* _ASSIGNMENT_:
Which lines below contain the word "amis"? Copy each of them.
START INPUT FOR THIS TASK
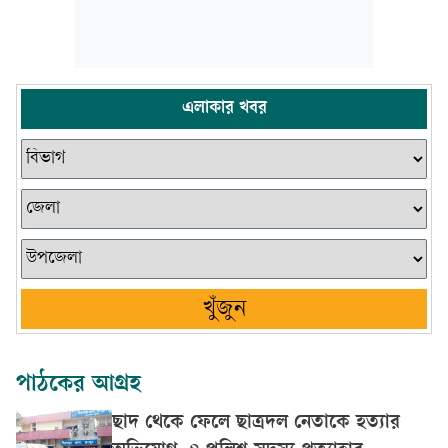
এলাকার খবর
খুঁজুন
পাঠকের আগ্রহ
ছাদ থেকে ফেলে ছাত্রদল নেতাকে হত্যার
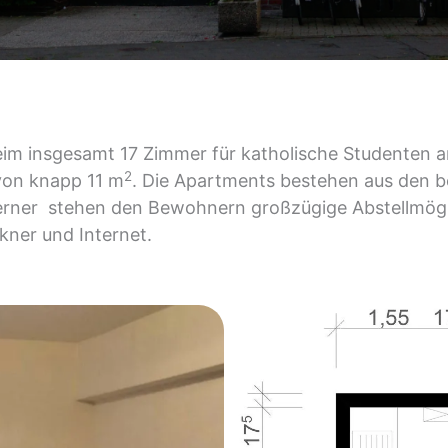
eim insgesamt 17 Zimmer für katholische Studenten a
2
von knapp 11 m
. Die Apartments bestehen aus den b
Ferner stehen den Bewohnern großzügige Abstellmögl
ner und Internet.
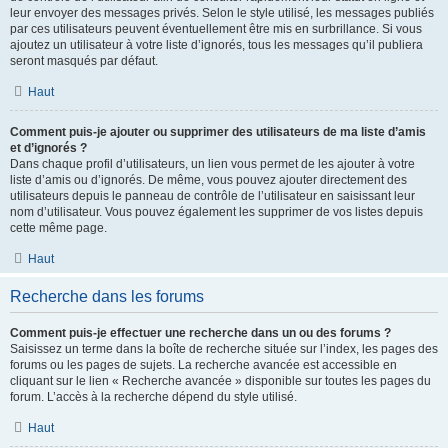
leur envoyer des messages privés. Selon le style utilisé, les messages publiés
par ces utilisateurs peuvent éventuellement être mis en surbrillance. Si vous
ajoutez un utilisateur à votre liste d’ignorés, tous les messages qu’il publiera
seront masqués par défaut.
Haut
Comment puis-je ajouter ou supprimer des utilisateurs de ma liste d’amis
et d’ignorés ?
Dans chaque profil d’utilisateurs, un lien vous permet de les ajouter à votre
liste d’amis ou d’ignorés. De même, vous pouvez ajouter directement des
utilisateurs depuis le panneau de contrôle de l’utilisateur en saisissant leur
nom d’utilisateur. Vous pouvez également les supprimer de vos listes depuis
cette même page.
Haut
Recherche dans les forums
Comment puis-je effectuer une recherche dans un ou des forums ?
Saisissez un terme dans la boîte de recherche située sur l’index, les pages des
forums ou les pages de sujets. La recherche avancée est accessible en
cliquant sur le lien « Recherche avancée » disponible sur toutes les pages du
forum. L’accès à la recherche dépend du style utilisé.
Haut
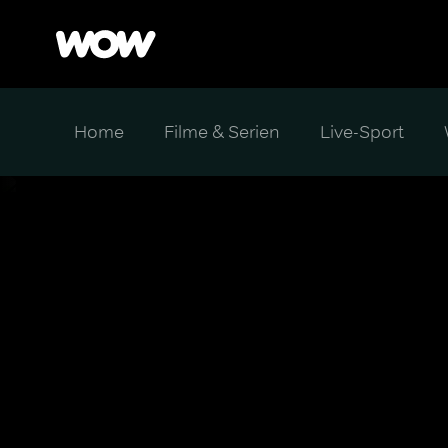
Home
Filme & Serien
Live-Sport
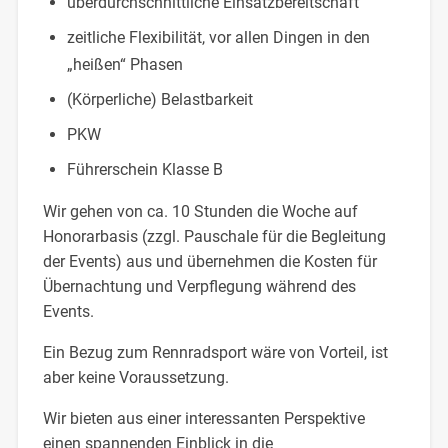
überdurchschnittliche Einsatzbereitschaft
zeitliche Flexibilität, vor allen Dingen in den
„heißen“ Phasen
(Körperliche) Belastbarkeit
PKW
Führerschein Klasse B
Wir gehen von ca. 10 Stunden die Woche auf
Honorarbasis (zzgl. Pauschale für die Begleitung
der Events) aus und übernehmen die Kosten für
Übernachtung und Verpflegung während des
Events.
Ein Bezug zum Rennradsport wäre von Vorteil, ist
aber keine Voraussetzung.
Wir bieten aus einer interessanten Perspektive
einen spannenden Einblick in die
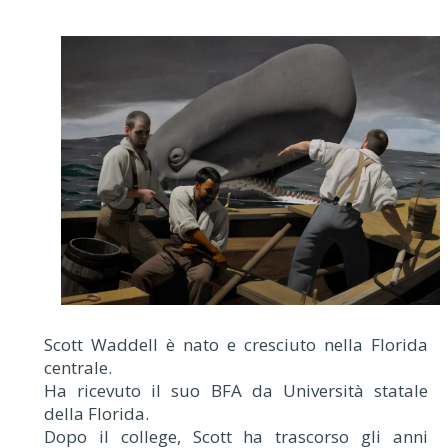
Scott Waddell è nato e cresciuto nella Florida
centrale.
Ha ricevuto il suo BFA da Università statale
della Florida.
Dopo il college, Scott ha trascorso gli anni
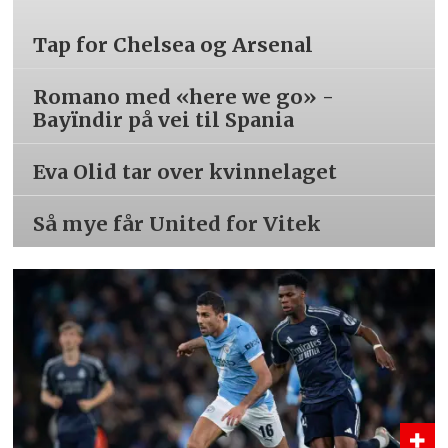
Tap for Chelsea og Arsenal
Romano med «here we go» -
Bayïndir på vei til Spania
Eva Olid tar over kvinnelaget
Så mye får United for Vitek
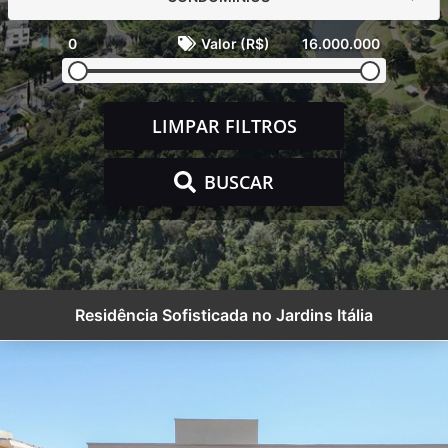
0
Valor (R$)
16.000.000
LIMPAR FILTROS
BUSCAR
Residência Sofisticada no Jardins Itália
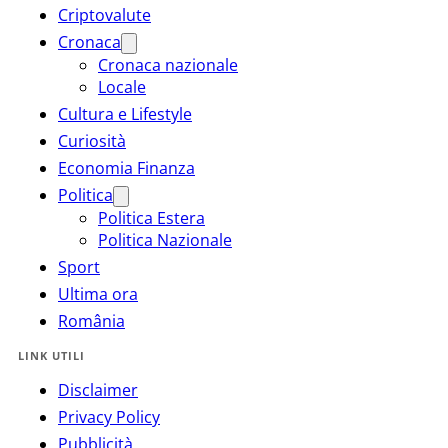
Criptovalute
Cronaca
Cronaca nazionale
Locale
Cultura e Lifestyle
Curiosità
Economia Finanza
Politica
Politica Estera
Politica Nazionale
Sport
Ultima ora
România
LINK UTILI
Disclaimer
Privacy Policy
Pubblicità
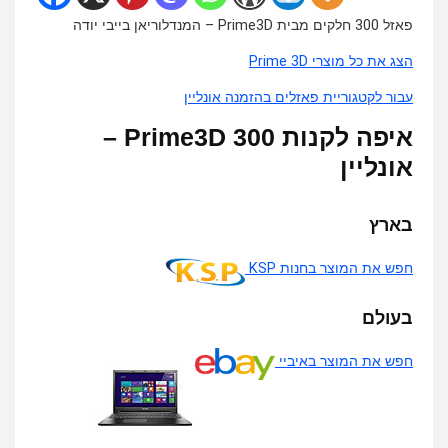
פאזל 300 חלקים מבית Prime3D – המנדלוריאן בייבי יודה
הצג את כל מוצרי Prime 3D
עבור לקטגוריית פאזלים בהזמנה אונליין
איפה לקנות 300 Prime3D –
אונליין
בארץ
חפש את המוצר בחנות KSP
בעולם
חפש את המוצר באיביי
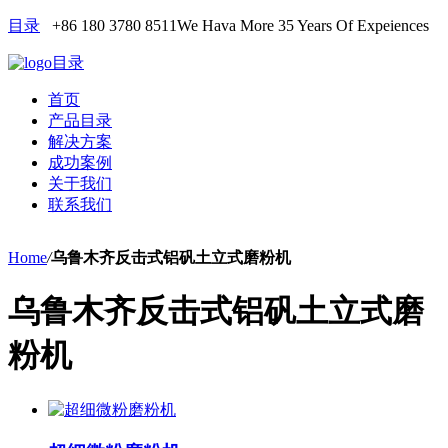
目录
+86 180 3780 8511
We Hava More 35 Years Of Expeiences
目录
首页
产品目录
解决方案
成功案例
关于我们
联系我们
Home
/
乌鲁木齐反击式铝矾土立式磨粉机
乌鲁木齐反击式铝矾土立式磨
粉机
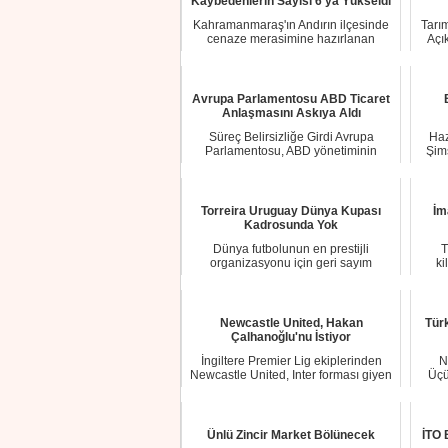
Kaybedenlerin Sayısı 6'ya Yükseldi
Kahramanmaraş'ın Andırın ilçesinde
Tarı
cenaze merasimine hazırlanan
Açı
kalabalığın aras...
Avrupa Parlamentosu ABD Ticaret
Anlaşmasını Askıya Aldı
Süreç Belirsizliğe Girdi Avrupa
Haz
Parlamentosu, ABD yönetiminin
Şimş
Grönland’a yöneli...
Torreira Uruguay Dünya Kupası
İm
Kadrosunda Yok
Dünya futbolunun en prestijli
T
organizasyonu için geri sayım
ki
sürerken, Uruguay Mi...
Newcastle United, Hakan
Türk
Çalhanoğlu'nu İstiyor
İngiltere Premier Lig ekiplerinden
N
Newcastle United, Inter forması giyen
Üçü
milli f...
Ünlü Zincir Market Bölünecek
İTO 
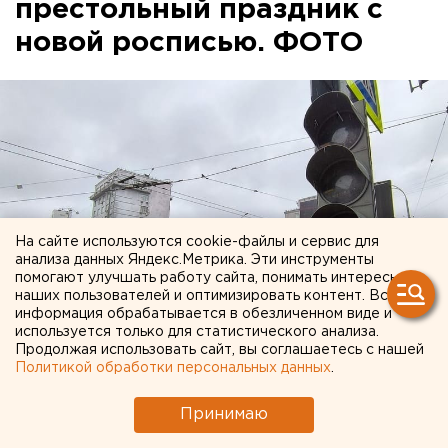
престольный праздник с
новой росписью. ФОТО
На сайте используются cookie-файлы и сервис для
анализа данных Яндекс.Метрика. Эти инструменты
помогают улучшать работу сайта, понимать интересы
наших пользователей и оптимизировать контент. Вся
информация обрабатывается в обезличенном виде и
используется только для статистического анализа.
Продолжая использовать сайт, вы соглашаетесь с нашей
Политикой обработки персональных данных
.
Принимаю
В свердловском селе Новоипатово (Сысертский
район) сегодня состоялось большое торжество —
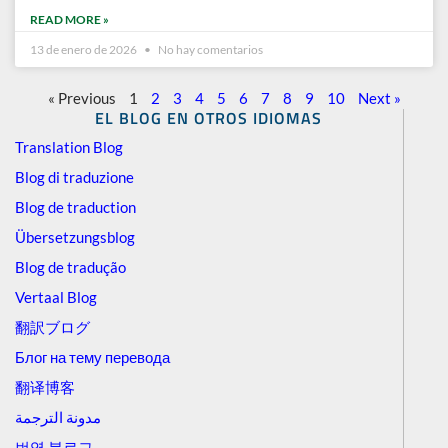
READ MORE »
13 de enero de 2026
No hay comentarios
« Previous
1
2
3
4
5
6
7
8
9
10
Next »
EL BLOG EN OTROS IDIOMAS
Translation Blog
Blog di traduzione
Blog de traduction
Übersetzungsblog
Blog de tradução
Vertaal Blog
翻訳ブログ
Блог на тему перевода
翻译博客
مدونة الترجمة
번역 블로그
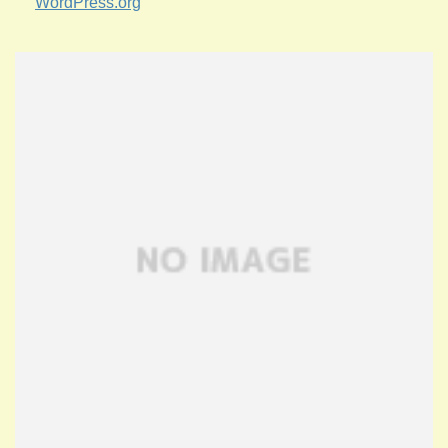
WordPress.org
END INPUT FOR THIS TASK
* _REPLY_:
Comment puis-je ajouter ou supprimer des utilisateurs de ma liste d’amis
liste d’amis ou d’ignorés. De même, vous pouvez ajouter directement des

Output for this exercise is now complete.